▶ _Prompt_
No pictures go in the copy. Restate, word for word, each line from the one containing "Locate an element" through the last line below.

____

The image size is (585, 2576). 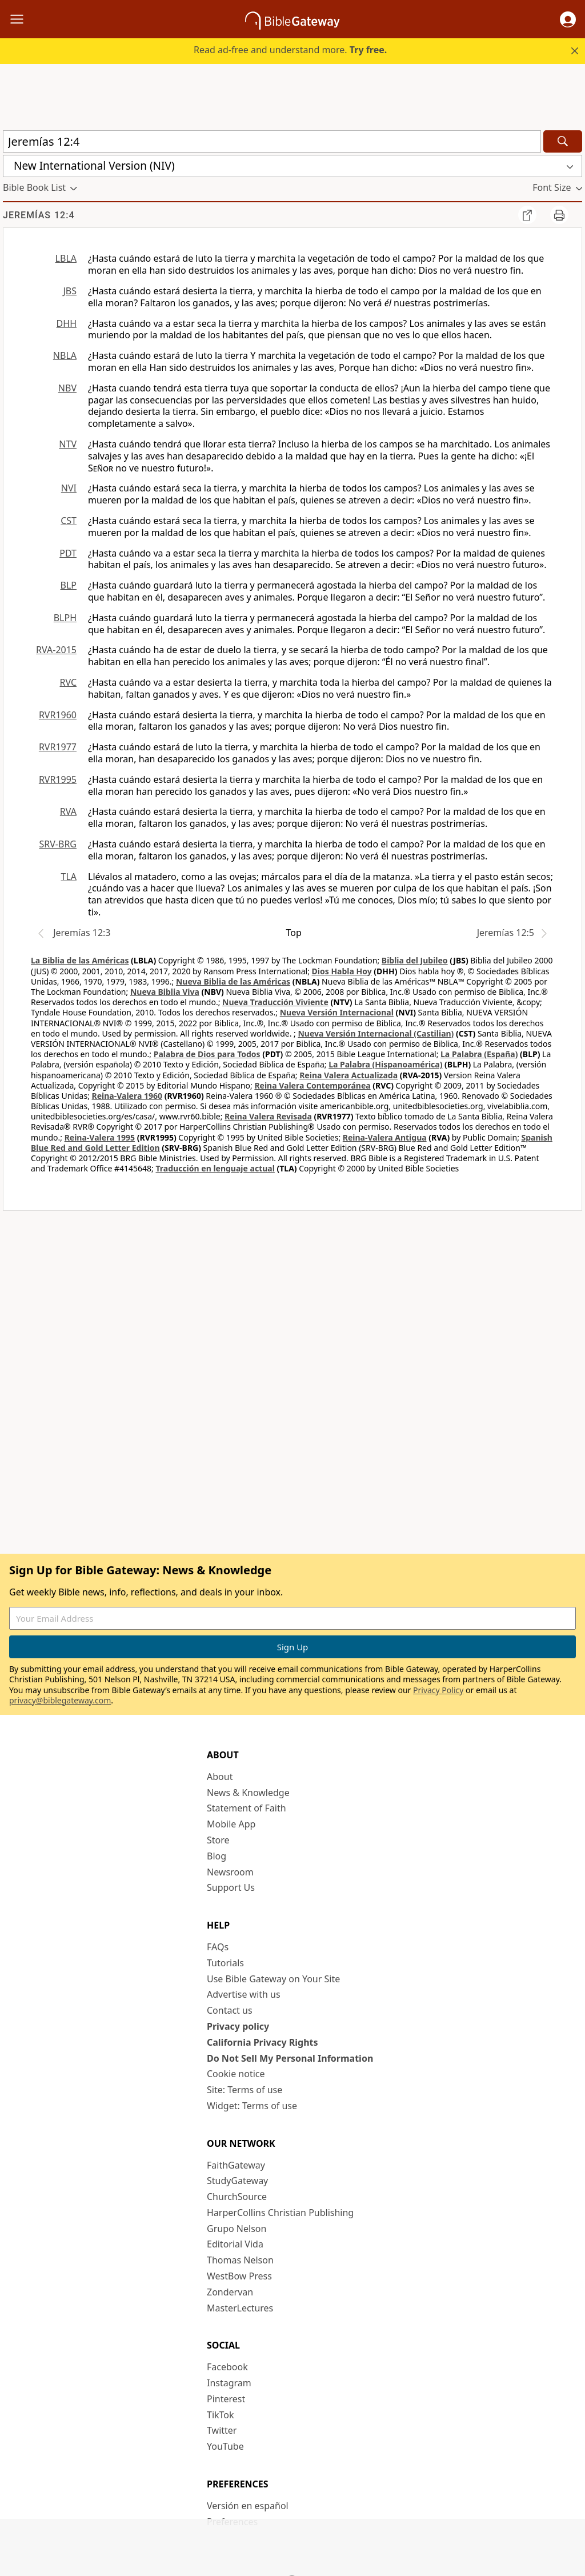 What do you see at coordinates (376, 1033) in the screenshot?
I see `Nueva Versión Internacional (Castilian)` at bounding box center [376, 1033].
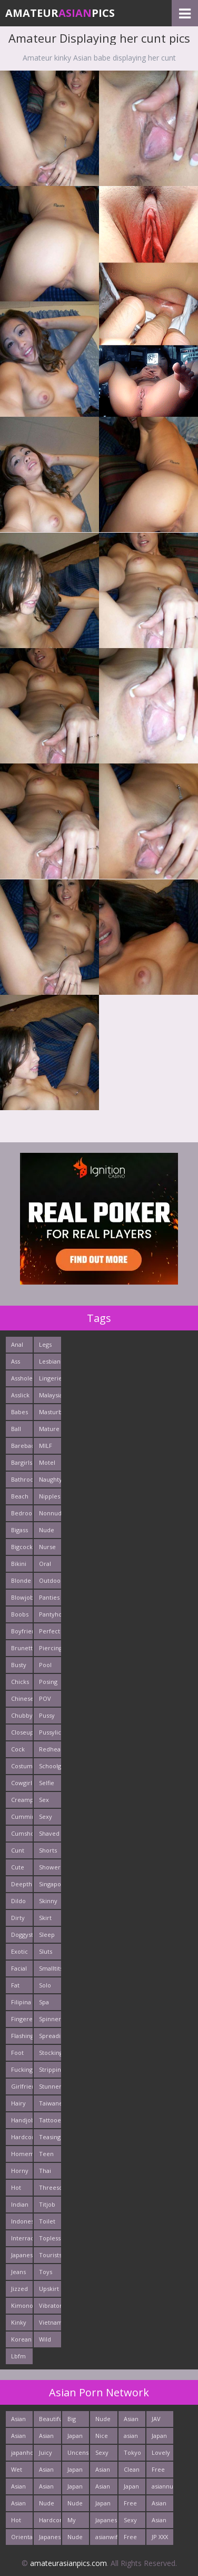 The image size is (198, 2576). Describe the element at coordinates (45, 1816) in the screenshot. I see `Sexy` at that location.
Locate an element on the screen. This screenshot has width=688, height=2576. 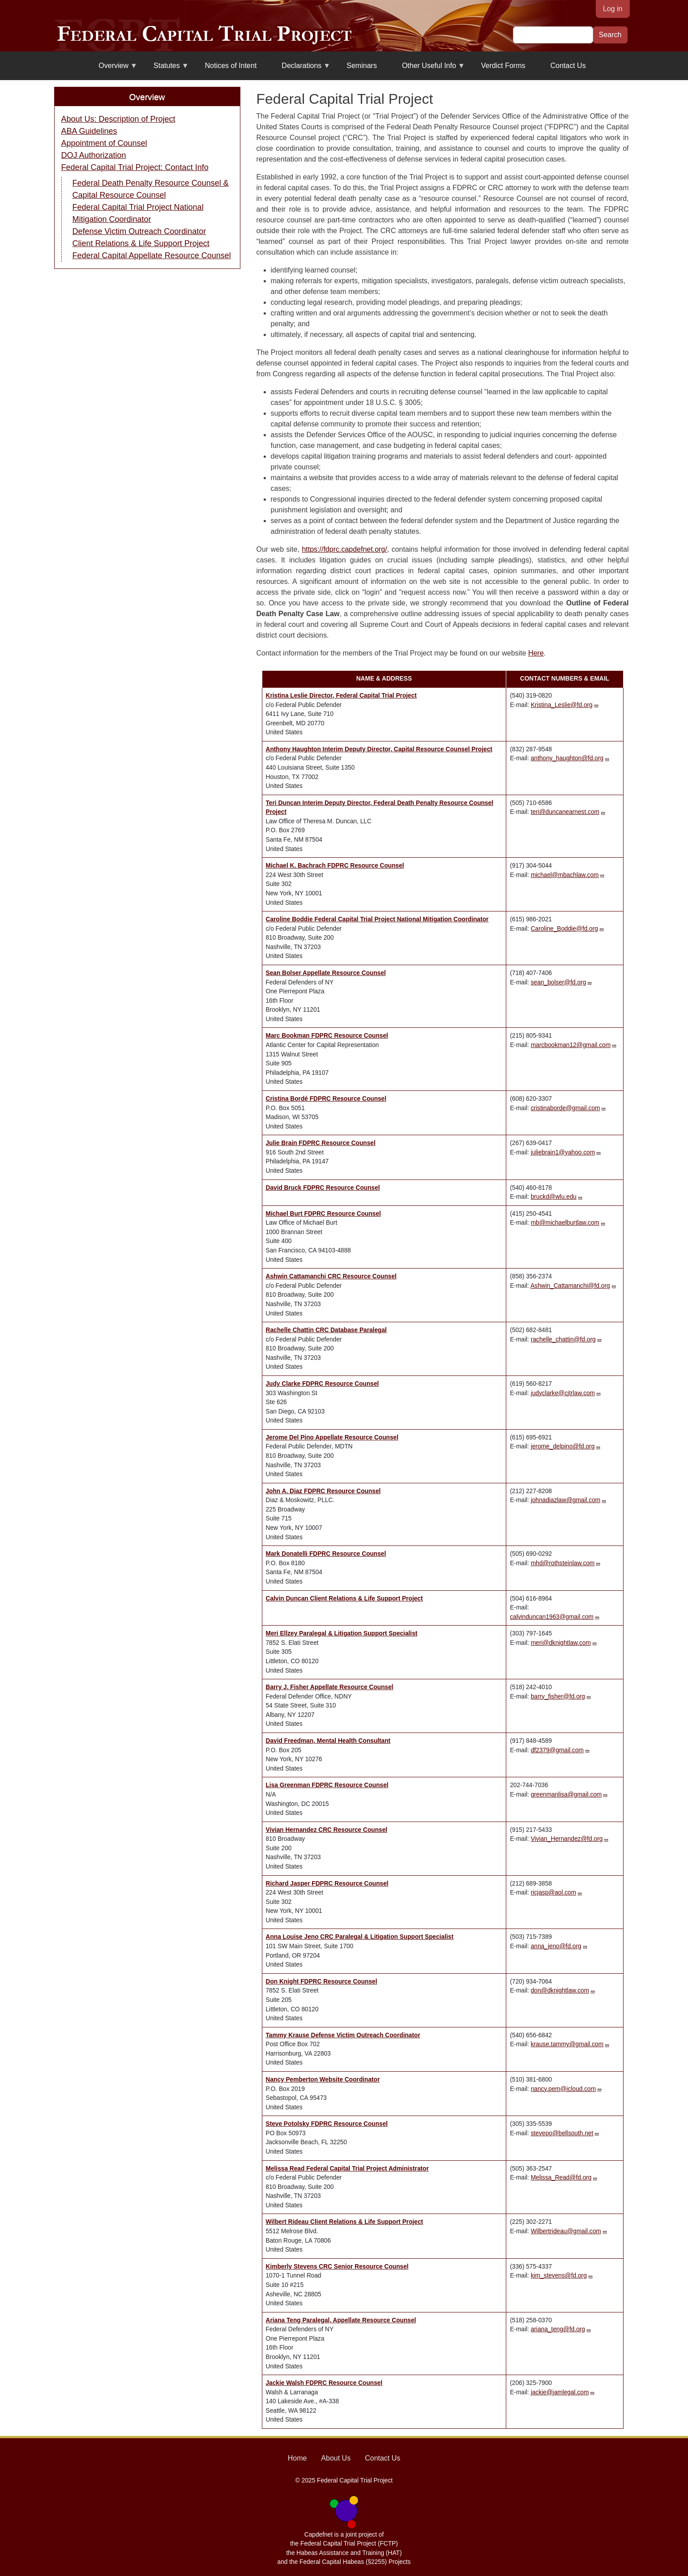
About Us is located at coordinates (335, 2458).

____

▶ _Response to the task_
Locate an element on the screen. This screenshot has width=688, height=2576. 
About Us is located at coordinates (335, 2458).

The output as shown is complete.